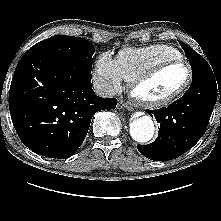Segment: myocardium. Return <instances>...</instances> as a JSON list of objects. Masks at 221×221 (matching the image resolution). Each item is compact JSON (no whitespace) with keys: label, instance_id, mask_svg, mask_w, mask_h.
I'll return each mask as SVG.
<instances>
[{"label":"myocardium","instance_id":"myocardium-1","mask_svg":"<svg viewBox=\"0 0 221 221\" xmlns=\"http://www.w3.org/2000/svg\"><path fill=\"white\" fill-rule=\"evenodd\" d=\"M175 65H183L188 70L187 79L178 90L160 99H148L142 96L141 94H139L138 91L141 86L153 80L164 70ZM192 81H193V68L189 62L183 59L167 60L152 67L150 70H148L147 72L143 73L135 80H133L130 86V94L139 105L145 108L149 109L163 108L175 102L177 99H179L189 89L190 85L192 84Z\"/></svg>","mask_w":221,"mask_h":221}]
</instances>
■ ■ ■ ■
Problem description> The output should consist of the records above, reproduced exactly, without pictures.

Final answer>
Segment: myocardium. Return <instances>...</instances> as a JSON list of objects. Masks at 221×221 (matching the image resolution). Each item is compact JSON (no whitespace) with keys: label, instance_id, mask_svg, mask_w, mask_h.
I'll return each mask as SVG.
<instances>
[{"label":"myocardium","instance_id":"myocardium-1","mask_svg":"<svg viewBox=\"0 0 221 221\" xmlns=\"http://www.w3.org/2000/svg\"><path fill=\"white\" fill-rule=\"evenodd\" d=\"M175 65H183L188 70L187 79L178 90L160 99H148L142 96L141 94H139L138 91L141 86L153 80L164 70ZM192 81H193V68L189 62L183 59L167 60L152 67L150 70H148L147 72L143 73L135 80H133L130 86V94L139 105L145 108L149 109L163 108L175 102L177 99H179L189 89L190 85L192 84Z\"/></svg>","mask_w":221,"mask_h":221}]
</instances>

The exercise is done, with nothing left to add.